Petkoa   985 pts.  |   Jun 11 2009  3:38PM GMT

Hi,

May be there is a quite legitimate reason for the redhat box to send mail (”smtp packets”) - e.g., a cron job is outputting somthing, this automatically is mailed to the user to whom the cron job belongs. Generally, you can recognize this kind of activity by its periodicity - but not always, e.g. job running every hour, but outputting some information on irregular basis…

Then, netstat will not be very useful in your case - either you have the mailer daemon running (which is normal) and port 25 is open all the time, or your “offending” process (or legitimate cron) is starting mailer when it is needed - which is hardly predictable, as I discussed earlier.

I am not really sure what to advice - may be, you’ll inspect maillogs; if cron or some other legitimate job is the culprit, they will not hide their mailings from logging; otherwise, set a “mail proxy” on the firewall, which intercepts this mailing activity (and may be run ident daemon on the redhat box so to give more information about the sending user) and inspect the mails.

Good luck,

Petko

Gnsc   20 pts.  |   Jun 12 2009  7:02PM GMT

What software is running on the RH box???

Try running Wireshark or another packet sniffer either inline to the PC or via a span port on the PC’s switch.

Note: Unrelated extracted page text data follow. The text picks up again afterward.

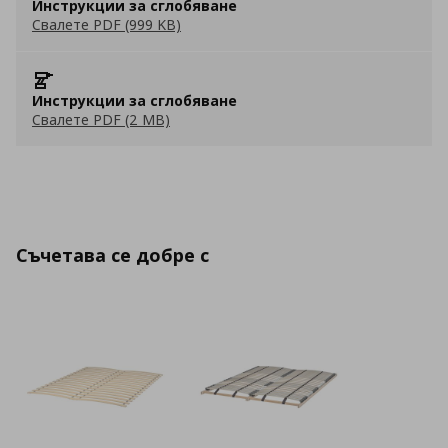
Инструкции за сглобяване
Свалете PDF (999 KB)
Инструкции за сглобяване
Свалете PDF (2 MB)
Съчетава се добре с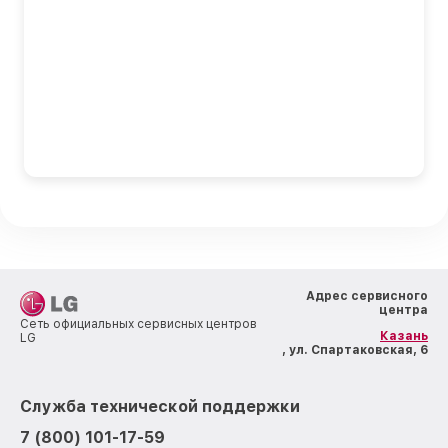
Адрес сервисного
центра
Сеть официальных сервисных центров
Казань
LG
, ул. Спартаковская, 6
Служба технической поддержки
7 (800) 101-17-59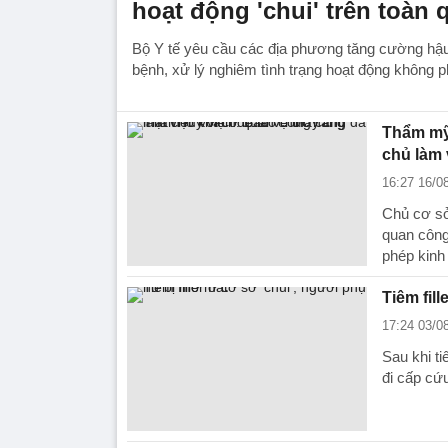
hoạt động 'chui' trên toàn 
Bộ Y tế yêu cầu các địa phương tăng cường h
bệnh, xử lý nghiêm tình trạng hoạt động không p
Thẩm mỹ 
chủ làm 
16:27 16/0
Chủ cơ sở
quan công
phép kinh
Tiêm fil
17:24 03/0
Sau khi ti
đi cấp cứ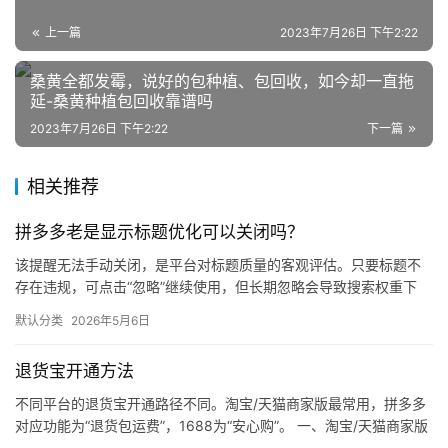
电
上一篇
2023年7月26日 下午2:22
商
登录
注册
桑黄全都发霉，说好的包种植、包回收，如今却一直拖
自
延-桑黄种植包回收靠谱吗
媒
2023年7月26日 下午2:22
下一篇
体
相关推荐
社
区
拼多多老是显示标题优化可以关闭吗？
该提醒无法手动关闭，是平台对标题质量的客观评估。只要标题不
存在违规，可点击“忽略”继续使用，但长期忽略会导致搜索权重下
降。 可操作方法： 点击忽略（保留原标题）：在商品列表页找到“…
默认分类
2026年5月6日
退货宝开通方法
不同平台的退货宝开通路径不同。淘宝/天猫商家版最常用，拼多多
对应功能为“退货包运费”，1688为“安心购”。 一、淘宝/天猫商家版
（最常用） 路径：千牛卖家中心 → 金融 → 保障…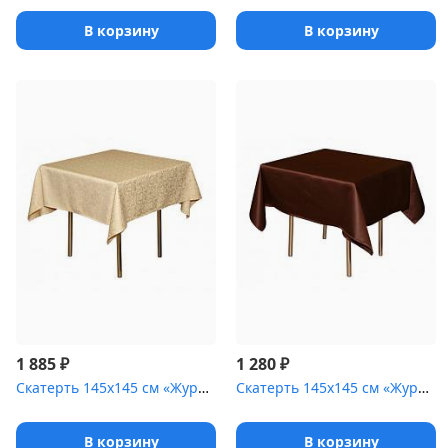
В корзину
В корзину
₽
₽
1 885
1 280
Скатерть 145х145 см «Журавинка» бежевая [(цветок)]
Скатерть 145х145 см «Журавинка» коричневая [(гладь)]
В корзину
В корзину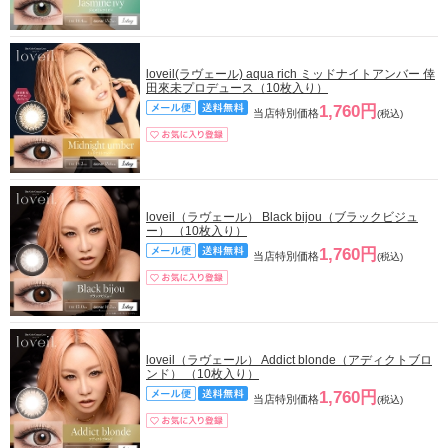
loveil(ラヴェール) aqua rich ミッドナイトアンバー 倖
田來未プロデュース（10枚入り）
1,760円
当店特別価格
(税込)
loveil（ラヴェール） Black bijou（ブラックビジュ
ー） （10枚入り）
1,760円
当店特別価格
(税込)
loveil（ラヴェール） Addict blonde（アディクトブロ
ンド） （10枚入り）
1,760円
当店特別価格
(税込)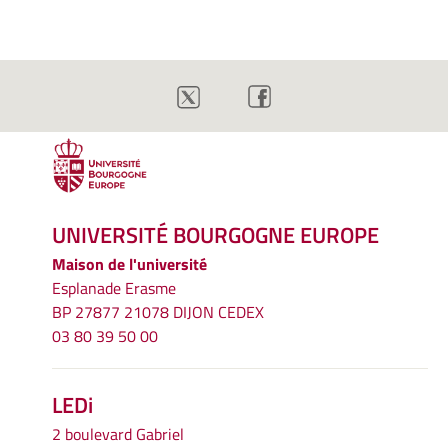
UNIVERSITÉ BOURGOGNE EUROPE
Maison de l'université
Esplanade Erasme
BP 27877 21078 DIJON CEDEX
03 80 39 50 00
LEDi
2 boulevard Gabriel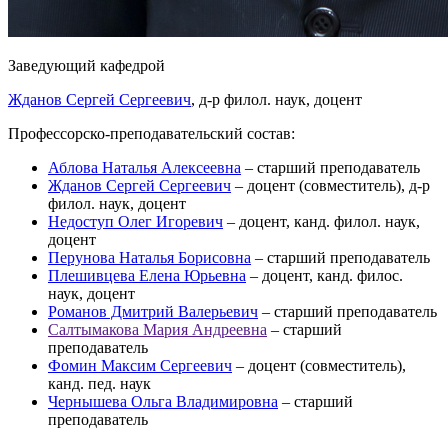
Заведующий кафедрой
Жданов Сергей Сергеевич
, д-р филол. наук, доцент
Профессорско-преподавательский состав:
Аблова Наталья Алексеевна
– старший преподаватель
Жданов Сергей Сергеевич
– доцент (совместитель), д-р
филол. наук, доцент
Недоступ Олег Игоревич
– доцент, канд. филол. наук,
доцент
Перунова Наталья Борисовна
– старший преподаватель
Плешивцева Елена Юрьевна
– доцент, канд. филос.
наук, доцент
Романов Дмитрий Валерьевич
– старший преподаватель
Салтымакова Мария Андреевна
– старший
преподаватель
Фомин Максим Сергеевич
– доцент (совместитель),
канд. пед. наук
Чернышева Ольга Владимировна
– старший
преподаватель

It should capture not only the activity but the packets themselves so they can be reviewed. This will also show you if there is a pattern to the traffic. Look at the destination of the packets for a clue. Look at the packets to see if they really are SMTP or just spurious stuff talking to port 25. Best way to solve a problem is have as much info as possible. This is the starting point.